Of the roughly one in four retailers that currently play Internet radio or music from an iPod, studies find, most don't pay public performance fees to ASCAP or BMI, not knowing fees are attached. Beyond alleviating obvious legal risks, Harrison argues, his firm's solution is also a convenient and cost-effective way for professionals to make customers' ears perk up while putting a personal stamp on acoustics. "Pandora for business is zeroed in on the large, untapped local business market," he explains, given small business owners' more frequent and far-reaching ability to personalize in-store and office experiences than is possible with homogenized corporate chains.
As for why most still relying on instrumental covers of "Billie Jean" haven't upgraded to alternate high-tech or online solutions yet, which have previously been available, Harrison blames a variety of reasons from lack of awareness, tech savvy or perceived costs.

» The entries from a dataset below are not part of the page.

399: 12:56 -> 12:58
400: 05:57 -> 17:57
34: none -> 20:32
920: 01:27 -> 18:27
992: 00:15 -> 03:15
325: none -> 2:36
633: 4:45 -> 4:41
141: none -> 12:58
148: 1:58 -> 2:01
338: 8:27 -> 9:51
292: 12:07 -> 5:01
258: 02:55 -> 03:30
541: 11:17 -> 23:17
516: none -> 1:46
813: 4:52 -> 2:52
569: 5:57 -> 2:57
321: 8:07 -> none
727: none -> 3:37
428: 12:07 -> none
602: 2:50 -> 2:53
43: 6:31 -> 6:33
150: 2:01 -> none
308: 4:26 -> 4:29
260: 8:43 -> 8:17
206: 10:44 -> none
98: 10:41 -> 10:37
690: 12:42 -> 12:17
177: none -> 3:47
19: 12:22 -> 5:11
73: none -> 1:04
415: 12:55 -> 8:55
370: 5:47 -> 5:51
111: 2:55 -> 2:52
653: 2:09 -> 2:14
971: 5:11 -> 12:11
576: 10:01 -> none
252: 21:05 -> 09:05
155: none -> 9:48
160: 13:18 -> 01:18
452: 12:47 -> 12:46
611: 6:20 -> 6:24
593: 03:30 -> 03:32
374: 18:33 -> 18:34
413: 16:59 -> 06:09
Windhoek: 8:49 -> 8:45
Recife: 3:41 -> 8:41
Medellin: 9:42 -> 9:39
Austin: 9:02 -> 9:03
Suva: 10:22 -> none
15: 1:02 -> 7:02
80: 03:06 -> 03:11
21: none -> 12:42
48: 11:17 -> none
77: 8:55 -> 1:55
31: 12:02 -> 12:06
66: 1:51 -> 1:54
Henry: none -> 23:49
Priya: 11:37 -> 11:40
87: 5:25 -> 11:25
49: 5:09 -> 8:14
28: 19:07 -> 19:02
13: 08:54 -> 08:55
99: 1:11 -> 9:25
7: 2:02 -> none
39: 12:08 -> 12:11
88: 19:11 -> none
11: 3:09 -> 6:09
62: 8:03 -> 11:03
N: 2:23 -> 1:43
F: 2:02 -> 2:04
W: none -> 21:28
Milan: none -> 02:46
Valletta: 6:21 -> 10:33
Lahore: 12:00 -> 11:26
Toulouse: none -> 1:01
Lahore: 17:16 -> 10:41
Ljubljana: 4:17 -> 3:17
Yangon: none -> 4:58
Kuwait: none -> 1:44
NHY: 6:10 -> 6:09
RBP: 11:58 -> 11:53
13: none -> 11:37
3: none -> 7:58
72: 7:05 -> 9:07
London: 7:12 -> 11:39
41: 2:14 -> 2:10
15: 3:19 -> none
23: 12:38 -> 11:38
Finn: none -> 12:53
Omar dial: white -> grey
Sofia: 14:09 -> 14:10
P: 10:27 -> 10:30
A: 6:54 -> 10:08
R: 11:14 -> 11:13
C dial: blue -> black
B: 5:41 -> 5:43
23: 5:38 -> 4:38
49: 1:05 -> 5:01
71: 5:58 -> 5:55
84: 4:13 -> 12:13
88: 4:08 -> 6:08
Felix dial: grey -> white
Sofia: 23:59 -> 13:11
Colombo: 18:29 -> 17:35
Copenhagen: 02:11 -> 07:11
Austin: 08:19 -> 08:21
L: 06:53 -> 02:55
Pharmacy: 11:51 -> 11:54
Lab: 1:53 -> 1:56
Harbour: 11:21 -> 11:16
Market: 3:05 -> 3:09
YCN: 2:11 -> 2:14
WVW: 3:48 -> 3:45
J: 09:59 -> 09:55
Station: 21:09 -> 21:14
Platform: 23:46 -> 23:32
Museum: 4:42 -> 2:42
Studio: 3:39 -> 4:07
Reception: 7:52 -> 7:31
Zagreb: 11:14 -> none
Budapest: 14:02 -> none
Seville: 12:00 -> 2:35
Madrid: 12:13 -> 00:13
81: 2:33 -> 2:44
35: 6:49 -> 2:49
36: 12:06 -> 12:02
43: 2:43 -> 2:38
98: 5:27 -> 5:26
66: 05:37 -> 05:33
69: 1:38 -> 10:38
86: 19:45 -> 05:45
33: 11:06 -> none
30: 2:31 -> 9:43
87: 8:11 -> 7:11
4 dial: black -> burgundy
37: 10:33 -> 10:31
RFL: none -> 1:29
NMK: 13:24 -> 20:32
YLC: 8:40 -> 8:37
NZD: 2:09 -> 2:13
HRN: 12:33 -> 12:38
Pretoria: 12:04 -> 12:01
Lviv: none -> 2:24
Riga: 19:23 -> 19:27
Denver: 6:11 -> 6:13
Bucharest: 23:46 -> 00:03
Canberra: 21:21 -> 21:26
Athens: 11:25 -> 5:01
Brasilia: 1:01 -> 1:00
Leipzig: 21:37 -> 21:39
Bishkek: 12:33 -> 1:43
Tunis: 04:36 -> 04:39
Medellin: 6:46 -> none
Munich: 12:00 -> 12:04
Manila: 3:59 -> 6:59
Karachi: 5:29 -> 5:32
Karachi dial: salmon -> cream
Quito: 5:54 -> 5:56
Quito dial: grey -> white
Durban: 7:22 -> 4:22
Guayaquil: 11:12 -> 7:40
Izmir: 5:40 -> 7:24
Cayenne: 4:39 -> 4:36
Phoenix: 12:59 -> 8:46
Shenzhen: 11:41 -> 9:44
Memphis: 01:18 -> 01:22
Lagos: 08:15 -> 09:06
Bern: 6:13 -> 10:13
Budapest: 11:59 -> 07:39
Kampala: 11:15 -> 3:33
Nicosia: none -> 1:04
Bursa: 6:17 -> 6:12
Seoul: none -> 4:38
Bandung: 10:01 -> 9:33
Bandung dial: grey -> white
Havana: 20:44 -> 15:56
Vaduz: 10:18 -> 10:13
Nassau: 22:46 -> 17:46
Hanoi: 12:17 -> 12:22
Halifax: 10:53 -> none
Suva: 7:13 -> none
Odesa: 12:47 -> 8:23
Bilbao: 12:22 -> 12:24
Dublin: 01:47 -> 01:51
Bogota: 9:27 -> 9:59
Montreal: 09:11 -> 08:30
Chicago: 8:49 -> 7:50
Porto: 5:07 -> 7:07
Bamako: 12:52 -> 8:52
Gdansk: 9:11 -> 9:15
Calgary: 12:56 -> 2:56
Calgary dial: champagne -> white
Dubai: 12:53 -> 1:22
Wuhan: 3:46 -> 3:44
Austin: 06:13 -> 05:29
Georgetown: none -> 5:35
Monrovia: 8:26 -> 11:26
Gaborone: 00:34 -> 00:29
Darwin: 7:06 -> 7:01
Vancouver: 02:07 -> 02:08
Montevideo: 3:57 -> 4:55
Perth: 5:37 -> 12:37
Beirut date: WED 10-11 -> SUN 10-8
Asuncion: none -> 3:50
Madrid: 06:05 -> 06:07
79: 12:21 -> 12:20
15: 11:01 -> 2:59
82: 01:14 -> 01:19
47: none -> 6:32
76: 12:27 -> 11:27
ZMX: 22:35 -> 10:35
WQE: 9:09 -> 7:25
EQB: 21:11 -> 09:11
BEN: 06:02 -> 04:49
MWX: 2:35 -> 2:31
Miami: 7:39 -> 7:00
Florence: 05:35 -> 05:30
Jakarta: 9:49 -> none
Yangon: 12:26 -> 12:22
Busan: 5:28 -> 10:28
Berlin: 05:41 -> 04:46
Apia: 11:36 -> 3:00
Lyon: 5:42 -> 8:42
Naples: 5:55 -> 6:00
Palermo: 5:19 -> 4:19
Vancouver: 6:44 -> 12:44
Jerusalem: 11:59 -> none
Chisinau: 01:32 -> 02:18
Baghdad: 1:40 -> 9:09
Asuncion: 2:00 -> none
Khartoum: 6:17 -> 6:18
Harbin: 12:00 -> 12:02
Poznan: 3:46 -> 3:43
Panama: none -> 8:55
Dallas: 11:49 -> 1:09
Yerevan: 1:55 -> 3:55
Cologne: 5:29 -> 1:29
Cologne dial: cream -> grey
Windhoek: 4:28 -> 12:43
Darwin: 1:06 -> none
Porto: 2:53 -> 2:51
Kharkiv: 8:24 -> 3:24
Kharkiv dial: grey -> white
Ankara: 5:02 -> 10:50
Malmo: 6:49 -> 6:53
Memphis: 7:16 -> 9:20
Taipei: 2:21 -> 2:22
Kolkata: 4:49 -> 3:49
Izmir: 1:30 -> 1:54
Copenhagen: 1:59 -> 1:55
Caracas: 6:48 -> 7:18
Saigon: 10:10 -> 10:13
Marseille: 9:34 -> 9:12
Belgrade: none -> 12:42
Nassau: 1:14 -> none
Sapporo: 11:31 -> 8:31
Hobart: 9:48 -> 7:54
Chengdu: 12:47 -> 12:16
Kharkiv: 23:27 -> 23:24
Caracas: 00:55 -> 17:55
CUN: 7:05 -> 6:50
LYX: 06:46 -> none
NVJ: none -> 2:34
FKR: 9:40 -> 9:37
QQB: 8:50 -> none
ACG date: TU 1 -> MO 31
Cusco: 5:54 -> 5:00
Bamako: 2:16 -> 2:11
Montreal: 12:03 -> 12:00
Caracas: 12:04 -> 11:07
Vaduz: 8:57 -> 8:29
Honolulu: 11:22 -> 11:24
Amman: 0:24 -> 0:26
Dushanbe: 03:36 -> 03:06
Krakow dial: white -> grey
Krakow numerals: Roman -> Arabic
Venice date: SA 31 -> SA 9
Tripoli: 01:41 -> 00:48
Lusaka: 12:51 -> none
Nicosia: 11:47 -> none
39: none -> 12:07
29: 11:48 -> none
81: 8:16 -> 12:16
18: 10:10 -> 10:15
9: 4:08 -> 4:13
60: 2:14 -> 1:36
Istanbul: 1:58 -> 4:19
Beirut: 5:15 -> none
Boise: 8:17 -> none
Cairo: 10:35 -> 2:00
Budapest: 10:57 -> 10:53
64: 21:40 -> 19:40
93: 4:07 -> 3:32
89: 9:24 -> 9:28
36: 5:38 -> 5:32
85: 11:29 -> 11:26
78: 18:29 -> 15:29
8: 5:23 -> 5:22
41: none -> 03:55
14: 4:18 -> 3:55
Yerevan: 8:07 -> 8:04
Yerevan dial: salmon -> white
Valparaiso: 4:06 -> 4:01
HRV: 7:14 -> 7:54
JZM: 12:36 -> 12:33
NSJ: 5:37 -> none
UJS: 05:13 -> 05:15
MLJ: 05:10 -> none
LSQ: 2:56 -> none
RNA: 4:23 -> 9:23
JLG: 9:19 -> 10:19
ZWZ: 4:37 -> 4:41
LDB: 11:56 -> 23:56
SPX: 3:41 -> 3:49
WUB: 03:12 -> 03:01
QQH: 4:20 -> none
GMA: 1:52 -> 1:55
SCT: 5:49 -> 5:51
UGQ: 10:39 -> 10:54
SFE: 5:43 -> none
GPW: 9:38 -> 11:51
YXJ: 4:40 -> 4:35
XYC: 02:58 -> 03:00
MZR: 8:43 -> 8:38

Looking to change the status quo amongst both boutiques and chain stores alike, he claims that DMX's new solution should completely level the commercial playing field.
"Music is a critical part of the [business] experience, and owners should be more focused on it than ever," he says. "Pandora makes it simple to personalize music for clients… and DMX's media player also offers management control features to make sure that only the music you want to play is playing. You don't have to worry about losing CDs or employees throwing in one of their own that's inappropriate, or people stealing personal media players as well. It's a simple, affordable solution that's fully licensed and supports artists."